Nodding, Myrddin absently waved his preoccupied and wizened hand in our general direction, loosening the heart-wrenching contortions of his face only for the few moments necessary to utter his runes.

7
“Man, that tree burns fast!” A massive oak falls victim to the iniquities of a child-pyromaniac…the Toxic Avenger strikes again… “aw, come on.  Recycling is for wimps.” … “shut up, you.  What difference can I make?”…”Why would I ever want to come see your damn dam (oh, I crack myself up) when I could play on my LAN connection with all my friends.”… “What’s the point, anyway?
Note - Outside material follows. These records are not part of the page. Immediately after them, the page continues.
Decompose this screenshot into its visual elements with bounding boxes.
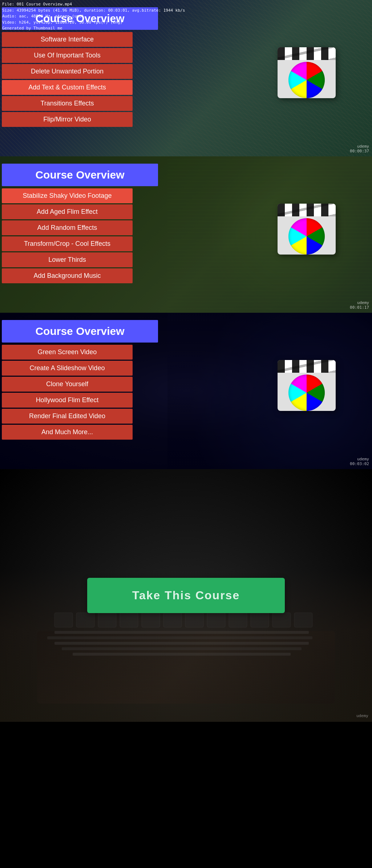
section-2-watermark: udemy 00:01:17 — [350, 300, 369, 310]
section-2-item-4: Lower Thirds — [2, 252, 133, 267]
svg-rect-0 — [54, 631, 309, 634]
file-info-line5: Generated by Thumbnail me — [2, 25, 185, 32]
timestamp-1: 00:00:37 — [350, 149, 369, 153]
section-3-content: Course Overview Green Screen Video Creat… — [0, 313, 131, 448]
clap-strip-2 — [278, 204, 336, 216]
svg-rect-14 — [251, 613, 269, 627]
section-3-inner: Course Overview Green Screen Video Creat… — [0, 313, 372, 469]
section-1-item-2: Delete Unwanted Portion — [2, 64, 133, 79]
take-course-button[interactable]: Take This Course — [87, 578, 285, 613]
section-3-item-3: Hollywood Flim Effect — [2, 393, 133, 408]
section-1-item-5: Flip/Mirror Video — [2, 112, 133, 127]
svg-rect-15 — [272, 613, 291, 627]
udemy-label-1: udemy — [350, 144, 369, 149]
udemy-label-3: udemy — [350, 457, 369, 461]
svg-rect-6 — [76, 613, 94, 627]
section-2: Course Overview Stabilize Shaky Video Fo… — [0, 156, 372, 313]
section-2-item-1: Add Aged Flim Effect — [2, 204, 133, 219]
clap-body-3 — [278, 360, 336, 411]
section-3: Course Overview Green Screen Video Creat… — [0, 313, 372, 469]
clap-color-wheel-3 — [288, 375, 325, 411]
file-info: File: 001 Course Overview.mp4 Size: 4399… — [0, 0, 187, 33]
file-info-line4: Video: h264, yuv420p, 1280x720, 30.00 fp… — [2, 20, 185, 26]
section-2-content: Course Overview Stabilize Shaky Video Fo… — [0, 156, 131, 292]
clap-strip-3 — [278, 360, 336, 373]
take-course-udemy-watermark: udemy — [356, 713, 368, 718]
section-1-item-3: Add Text & Custom Effects — [2, 80, 133, 95]
svg-rect-16 — [294, 613, 312, 627]
svg-rect-2 — [54, 642, 309, 645]
section-3-item-5: And Much More... — [2, 425, 133, 440]
section-3-item-4: Render Final Edited Video — [2, 409, 133, 424]
section-2-inner: Course Overview Stabilize Shaky Video Fo… — [0, 156, 372, 313]
clap-body-2 — [278, 204, 336, 255]
clap-color-wheel-2 — [288, 218, 325, 255]
section-3-watermark: udemy 00:03:02 — [350, 457, 369, 466]
svg-rect-8 — [120, 613, 138, 627]
section-2-item-0: Stabilize Shaky Video Footage — [2, 188, 133, 203]
timestamp-2: 00:01:17 — [350, 305, 369, 310]
clapperboard-3 — [278, 360, 343, 422]
section-2-item-2: Add Random Effects — [2, 220, 133, 235]
udemy-label-bottom: udemy — [356, 713, 368, 718]
svg-rect-13 — [229, 613, 247, 627]
section-1-item-1: Use Of Important Tools — [2, 48, 133, 63]
section-2-item-3: Transform/Crop - Cool Effects — [2, 236, 133, 251]
svg-rect-7 — [98, 613, 116, 627]
section-1-item-4: Transitions Effects — [2, 96, 133, 111]
section-3-item-1: Create A Slideshow Video — [2, 361, 133, 376]
section-1-watermark: udemy 00:00:37 — [350, 144, 369, 153]
section-3-header: Course Overview — [2, 320, 158, 343]
svg-rect-11 — [185, 613, 203, 627]
file-info-line3: Audio: aac, 48000 Hz, stereo (und) — [2, 13, 185, 20]
clap-strip-1 — [278, 47, 336, 60]
clapperboard-1 — [278, 47, 343, 109]
file-info-line2: Size: 43994254 bytes (41.96 MiB), durati… — [2, 8, 185, 14]
take-course-section: Take This Course udemy — [0, 469, 372, 722]
udemy-label-2: udemy — [350, 300, 369, 305]
svg-rect-10 — [163, 613, 182, 627]
svg-rect-4 — [73, 653, 291, 656]
section-2-header: Course Overview — [2, 164, 158, 186]
clap-body-1 — [278, 47, 336, 98]
section-1-item-0: Software Interface — [2, 32, 133, 47]
section-2-item-5: Add Background Music — [2, 268, 133, 283]
clap-color-wheel-1 — [288, 62, 325, 98]
svg-rect-12 — [207, 613, 225, 627]
section-3-item-0: Green Screen Video — [2, 345, 133, 360]
svg-rect-9 — [142, 613, 160, 627]
clapperboard-2 — [278, 204, 343, 265]
file-info-line1: File: 001 Course Overview.mp4 — [2, 1, 185, 8]
timestamp-3: 00:03:02 — [350, 461, 369, 466]
svg-rect-1 — [47, 636, 312, 639]
svg-rect-5 — [54, 613, 73, 627]
svg-rect-3 — [62, 647, 302, 650]
section-3-item-2: Clone Yourself — [2, 377, 133, 392]
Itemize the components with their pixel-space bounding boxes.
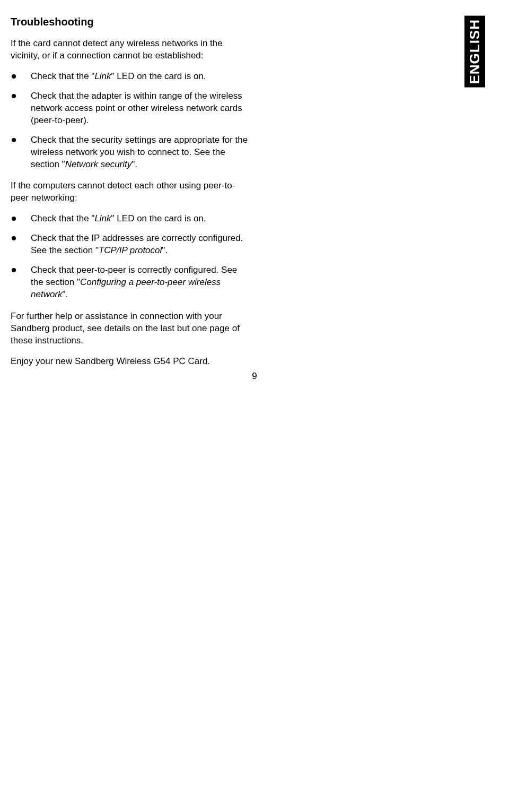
list-item: Check that the adapter is within range o… bbox=[11, 90, 249, 127]
closing-paragraph-1: For further help or assistance in connec… bbox=[11, 310, 249, 347]
bullet-list-2: Check that the "Link" LED on the card is… bbox=[11, 213, 249, 301]
text-run: ". bbox=[162, 245, 168, 255]
text-run: Check that the security settings are app… bbox=[31, 135, 248, 169]
list-item: Check that the "Link" LED on the card is… bbox=[11, 213, 249, 225]
list-item: Check that the IP addresses are correctl… bbox=[11, 232, 249, 257]
italic-run: Link bbox=[94, 213, 111, 223]
text-run: " LED on the card is on. bbox=[111, 71, 206, 81]
list-item: Check that the "Link" LED on the card is… bbox=[11, 71, 249, 83]
text-run: " LED on the card is on. bbox=[111, 213, 206, 223]
bullet-list-1: Check that the "Link" LED on the card is… bbox=[11, 71, 249, 171]
text-run: Check that the " bbox=[31, 71, 94, 81]
italic-run: Network security bbox=[65, 159, 132, 169]
text-run: ". bbox=[131, 159, 137, 169]
list-item: Check that the security settings are app… bbox=[11, 134, 249, 171]
intro-paragraph-2: If the computers cannot detect each othe… bbox=[11, 180, 249, 204]
language-badge: ENGLISH bbox=[464, 16, 485, 88]
italic-run: TCP/IP protocol bbox=[99, 245, 162, 255]
list-item: Check that peer-to-peer is correctly con… bbox=[11, 264, 249, 301]
text-run: ". bbox=[63, 289, 68, 299]
intro-paragraph-1: If the card cannot detect any wireless n… bbox=[11, 38, 249, 62]
closing-paragraph-2: Enjoy your new Sandberg Wireless G54 PC … bbox=[11, 356, 249, 368]
italic-run: Link bbox=[94, 71, 111, 81]
text-run: Check that the " bbox=[31, 213, 94, 223]
section-heading: Troubleshooting bbox=[11, 16, 249, 28]
page-number: 9 bbox=[252, 371, 257, 382]
main-content: Troubleshooting If the card cannot detec… bbox=[11, 16, 249, 368]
I’ll be dead before the world wastes away, so why should I care?”… “Hey, whatever, man.  It’s not my problem.”  And so on.
Evidently, Myrddin has mastered the art of temporal flux distortion.  If the “my life flashed before my eyes” cliché truly exists, mine did at that very moment.  In the intermediary point between A and B (whether my recollection was a part of Myrddin’s spell or my own invention I will never know) I repented time and time again for my iniquities, keeping a mental tally of all the moral and psychological debts I had incurred against the innocents of the world.  After a full seventeen years of agony…yes, agony, for while a life of sin is acceptable to the ignorant, the penitent man can take no pleasure from his evil-doings…Arthur and I arrived at our destination.

8
“This is my home, boy.  Look well upon the havoc your follies have wreaked”  Before our astral bodies stood Yggdrasil, the tree of the world.  In full bloom, it appeared healthy, but even I (new to the pure life) could plainly tell that something was askance.  The air was rife with static electricity, and the discerning viewer could see the fluctuating patterns of instability underlying the tree’s presence.  For the minute quantities of time in which the technological mask faltered, I caught sight of the tree itself.  Let it suffice to say that I often question whether or not I would have preferred to remain ignorant.  The roots of the tree fed on the corpses of the tainted dead.

9
I have yet to discover the manner by which my father kept me enthralled.  In any case, upon returning from Yggdrasil Myrddin deemed it necessary to drop me off at home.  As you have no doubt guessed by now, my brother’s “Zen-slap” awoke the faerie blood that courses through my veins; it is the Faerie in me whose averse reaction you shall witness.
The stench of decay was overwhelming as my father came shambling towards me; his being was composed entirely of defunct cogs and sprockets, but what appalled me, paradoxically, was specifically the fact that I was not averse to the gruesome machinations of his world.  I was after all of his blood, at least in part.  My Fay half, however, was by then dominant, and I escaped to tell my urgent tale.

10
Sons and daughters of the technocracy  be warned.  Beneath your stable ground there exits a rebellion of mammoth proportions waiting, constantly waiting, to rise up and return the Earth to its rightful owner: itself.  Only he (or she) who can understand without contemplating, who can react without thinking, and who can know without knowing will be able to survive in our world.  We herald the dawn of The New Age, the emergence of a return to the Golden Age.  It has been said that if you run forward fast enough you will catch up to yourself (what with planetary circularity and all…).  By the decree of Earth, humanity must either evolve into regression or devolve into extinction.  Prydwen has returned, and all willing souls may accompany us to the Isles of the Blest.